▸ Task description
For every line below, restate it exactly and drop the images.

========

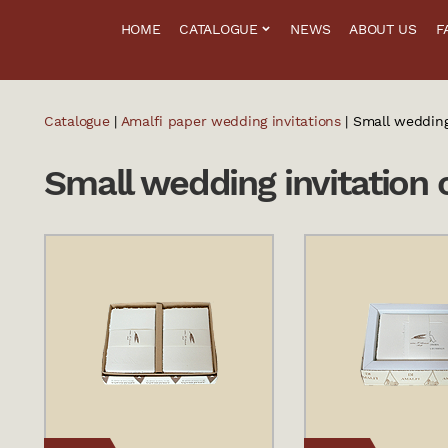
HOME
CATALOGUE
NEWS
ABOUT US
F
Catalogue
|
Amalfi paper wedding invitations
| Small wedding
Small wedding invitation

========

▸ Finished task
HOME
CATALOGUE
NEWS
ABOUT US
F
Catalogue
|
Amalfi paper wedding invitations
| Small wedding
Small wedding invitation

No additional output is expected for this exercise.